What this means is that we calculate (O-E)2/E for each of the three genotypes, and then add these numbers up. So:
chi-square=(obs #MM- exp#MM)2/(exp#MM)
+ (obs #MN- exp#MN)2/(exp#MN)
+ (obs #NN- exp#NN)2/(exp#NN)
The observed values are the numbers of individuals with the different
genotypes that were counted in the original sample. The expected values
are the numbers we calculated as expected if the population is in Hardy-Weinberg
Proportions. So: chi-square=(47-49)2/49+(46-42)2/42+(7-9)2/9
chi-square=0.08+0.38+0.44=0.9
The fifth step is to compare the value you calculated for chi-square to what is called a critical value. The critical value is a theoretically calculated value that indicates what you would calculate if there were exactly 95% chance that the population differs from the expected frequencies. If the number you calculated is as big as the critical value or bigger, it means there is at least 95% chance that the population genotype frequencies are different from Hardy-Weinberg Proportions, and you would conclude that the population is NOT in Hardy-Weinberg proportions. if the number you calculated is smaller than the critical value, then you would conclude that you can not detect any difference between the observed genotype frequencies and the Hardy-Weinberg expected genotype frequencies, so the population apparently IS in Hardy-Weinberg proportions.
Normally, you would look up the critical value in a statistical table; it depends on things like the number of categories you're looking at and whether or not you've estimated expected values based on your data. For this course, every chi-square test you'll do will have the same critical value, so for this course we won't worry about looking up the value, it will always be 3.841 (I got this value from a statistical table.) NOTE that if you're doing a chi-square test in another course you'll probably have to look this value up, and it won't necessarily be the value I just gave you. Also note that I will give you this value on exams.
So, if the chi-square value you calculate is larger than 3.841, you'll conclude that the population is NOT in Hardy-Weinberg proportions. If the chi-square value you calculate is less than 3.841, you'll conclude that the population IS in Hardy-Weinberg proportions. For the example that we did, chi-square turned out to be 0.90, so the MN blood group genotype frequencies are apparently in Hardy-Weinberg proportions.
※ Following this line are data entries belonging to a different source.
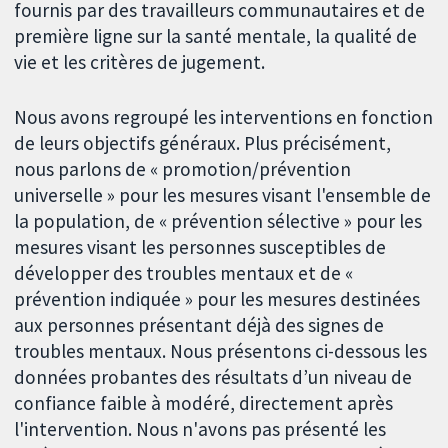
fournis par des travailleurs communautaires et de
première ligne sur la santé mentale, la qualité de
vie et les critères de jugement.
Nous avons regroupé les interventions en fonction
de leurs objectifs généraux. Plus précisément,
nous parlons de « promotion/prévention
universelle » pour les mesures visant l'ensemble de
la population, de « prévention sélective » pour les
mesures visant les personnes susceptibles de
développer des troubles mentaux et de «
prévention indiquée » pour les mesures destinées
aux personnes présentant déjà des signes de
troubles mentaux. Nous présentons ci-dessous les
données probantes des résultats d’un niveau de
confiance faible à modéré, directement après
l'intervention. Nous n'avons pas présenté les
Remember that the real point to all this is to test for different forms of evolution. What forms of evolution predict a population to be in Hardy-Weinberg Proportions? What forms predict a population will not be in Hardy-Weinberg Proportions? Look back at the table in the first part of this lecture to remind yourself.
At this point, you should be able to work the problems in questions 14-18 in Chapter VIII of your lab manual.